When we returned, the week started again, almost as usual. Fred and I had detention extended because we got into another fist fight during last Thursday's. But then Tuesday evening I didn't see Cho at the Ravenclaw table at supper (I usually sneak up behind her and squeeze her sides before I go to my table. She makes fun noises.) So i brought a plate of food and a goblet of pumpkin juice to her room. That's where she told me how Blaise had gone up to her and said they had never been actual friends, that Blaise just used her, and now she didn't need her anymore. I was pretty upset about it, I know how much their friendship meant to Cho. So I've been acting rude to Blaise. i'd feel bad except for the fact that she is rude to me now too. I guess I was nothing to her as well... but it's hard to see that. After she's told me things she wouldn't even tell Cho. Hmmm... maybe I'll find her and try to get it out of her. And even if she hates me for doing it, I'll try to get her to take back what she said to Cho.

I love Cho. I really do. She's way to good to me. And Angie must really care for Fred. Because last night, they locked us in our dorms and made us talk.
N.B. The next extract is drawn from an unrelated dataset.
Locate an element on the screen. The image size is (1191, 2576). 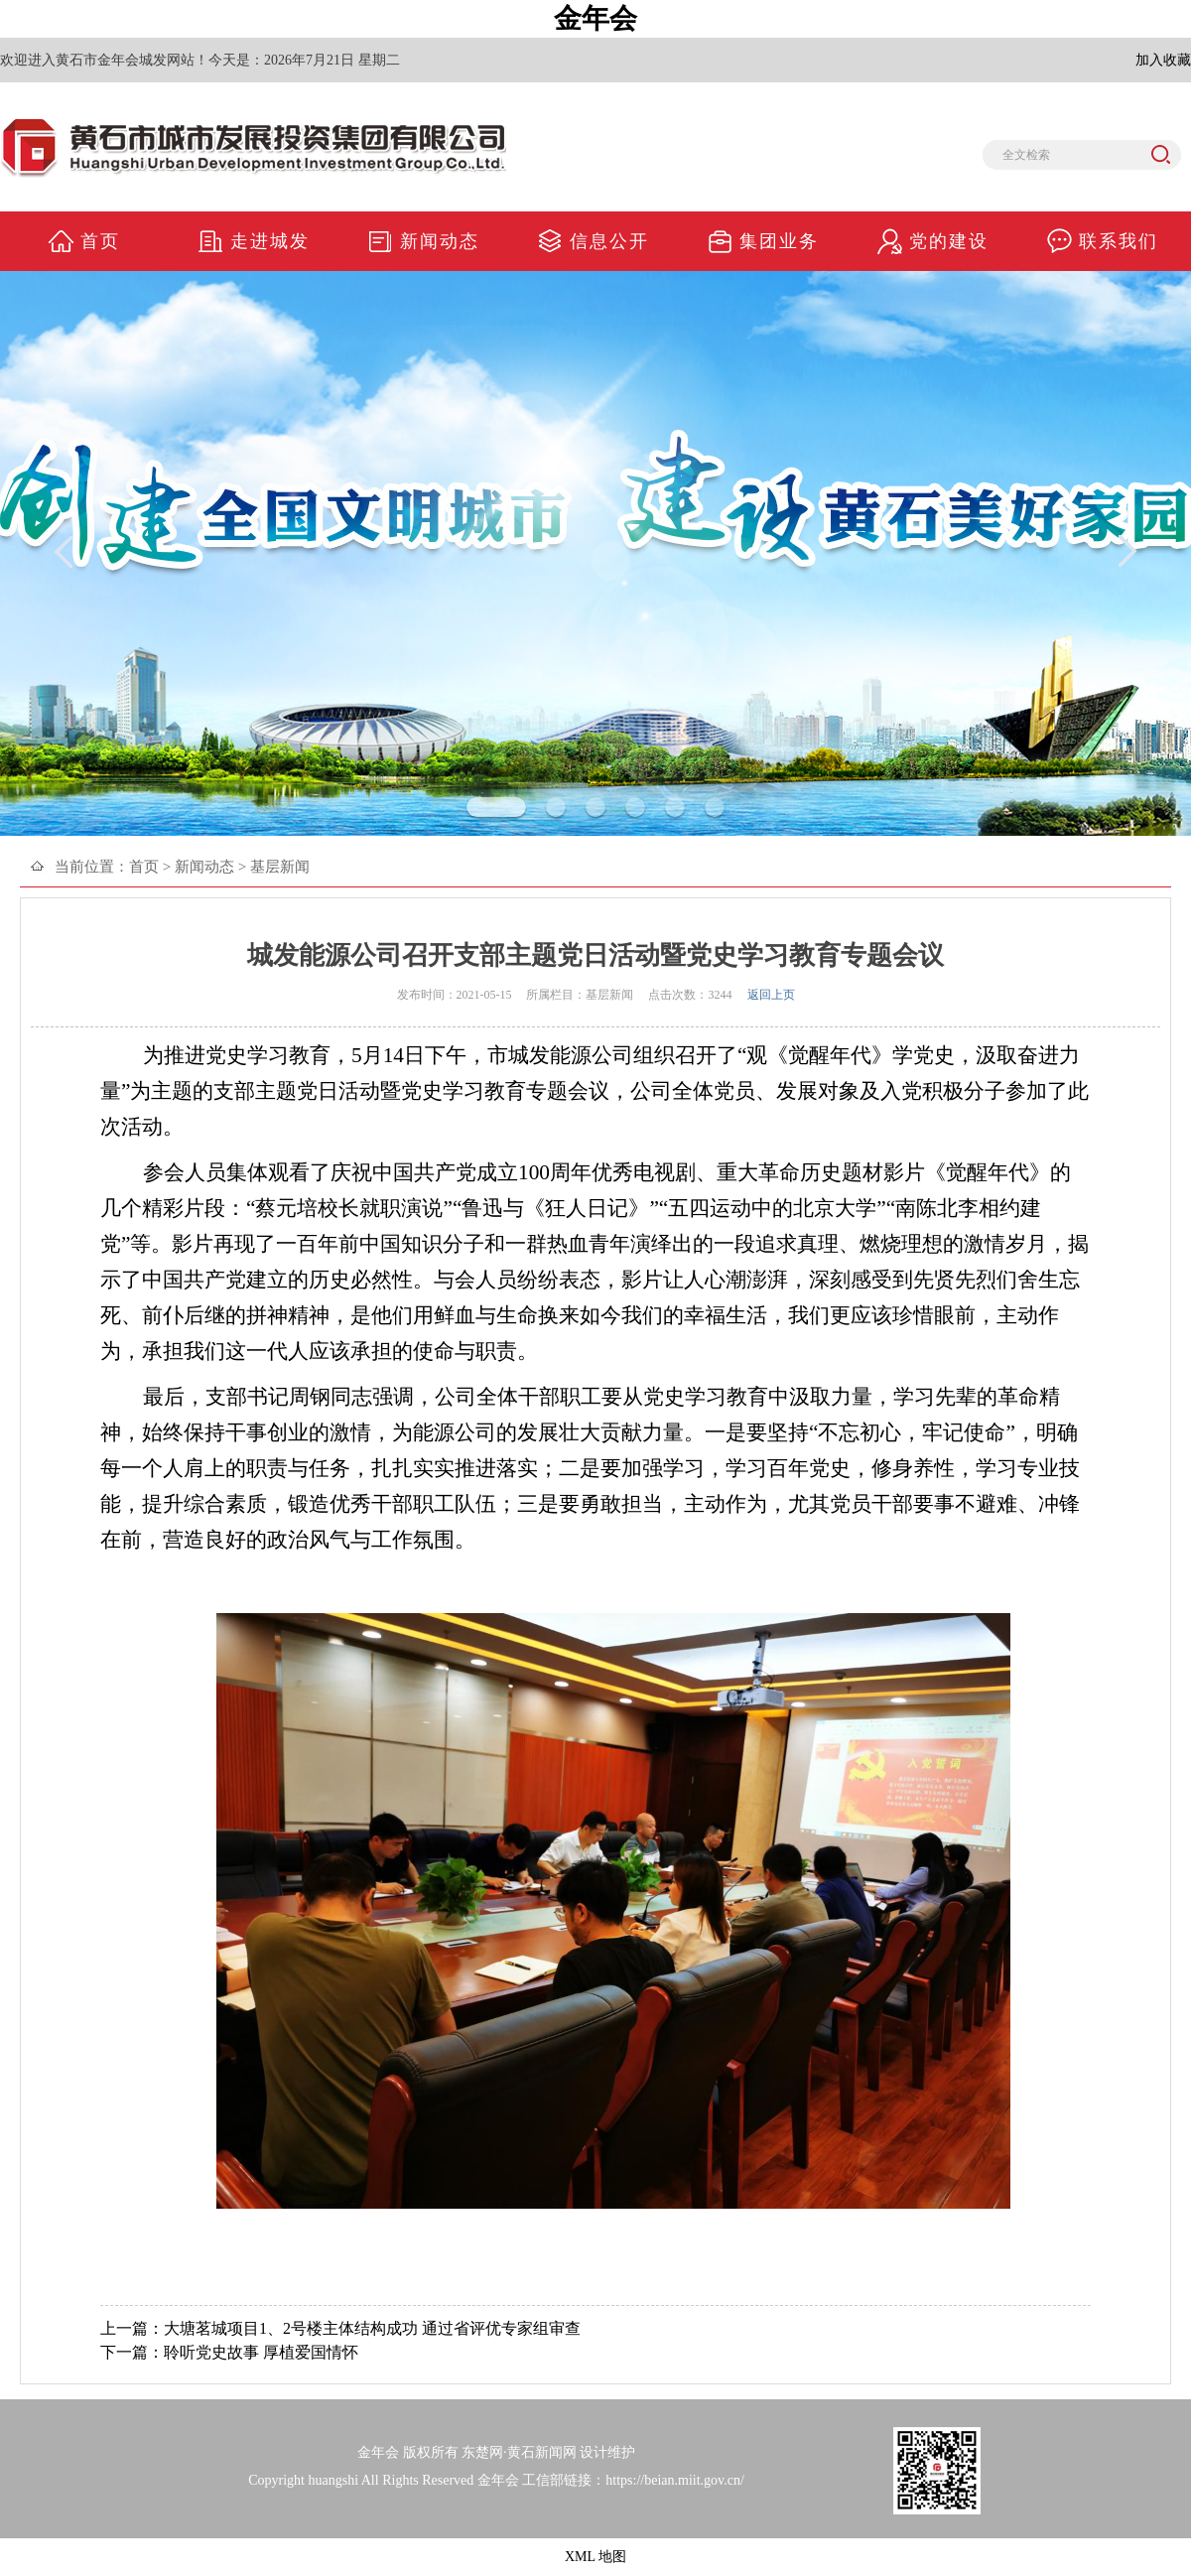 基层新闻 is located at coordinates (280, 867). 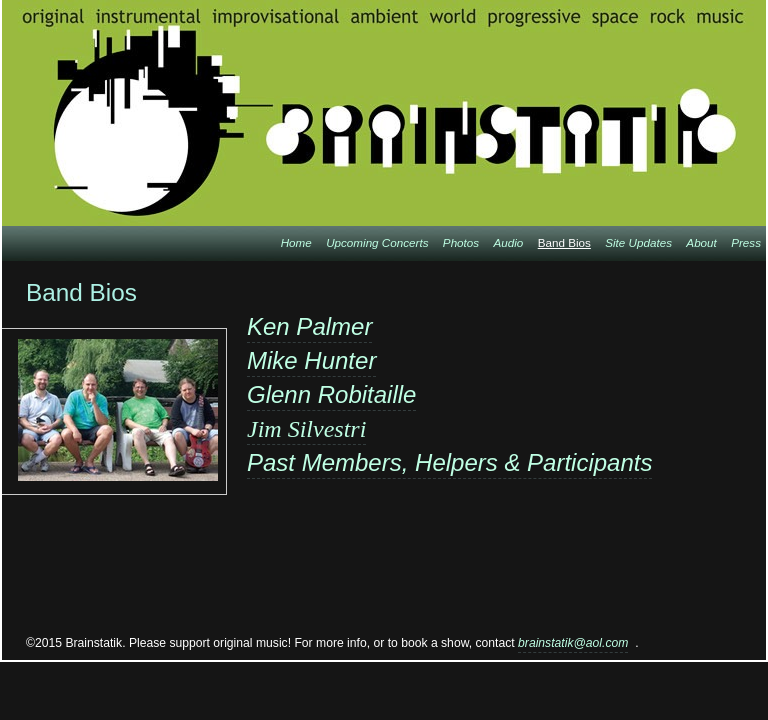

Wasn't much of a talk though, i basically yelled, and Fred apologized. Hrm. I accepted eventually. not because I freally forgive him... but because I miss him, as much as I didn't want to admit it. I mean, it's hard to get used to being George Weasley without Fred Weasley. So he and I are now speaking again, we got rid of the line in our bedroom. I'm sure we'll be back to pranking in no time. He says he has a couple new ideas. But the whole thing got me to thinking... I'm so used to being 'one of the Weasley twins' that, it's going to be so... weird... when we move out and things. We used to have plans to get a flat together and work on the business. But then he and Angelina got serious. I used to be worried about being alone after graduation, but now i've got Cho. And so I understand how Fred feels. So we're not going to live together, I'm pretty sure he and Ang are serious enough, he's told me about them getting their own flat. And I have Cho's frandmum's engagement ring, which is basically a type of promise. One that I intend to keep. So hopefully I'll end up with Cho, but that means there's a year of... what. Hm. I don't want to keep living at the burrow. It's comfortable, and that's what Percy's doing, but i want to get out and get a job as quick as possible. And I want to be near Cho. But I can't afford my own flat.... maybe I can rent a place for cheap...it'll be crappy, and run down, I'm sure. but oh well. It's only a year. And George Weasley doesn't let his finacial instability get him down. So I'm going to go visit the princess now. She makes everything feel right. It's good to have things mostly back to the way they're supposed to be.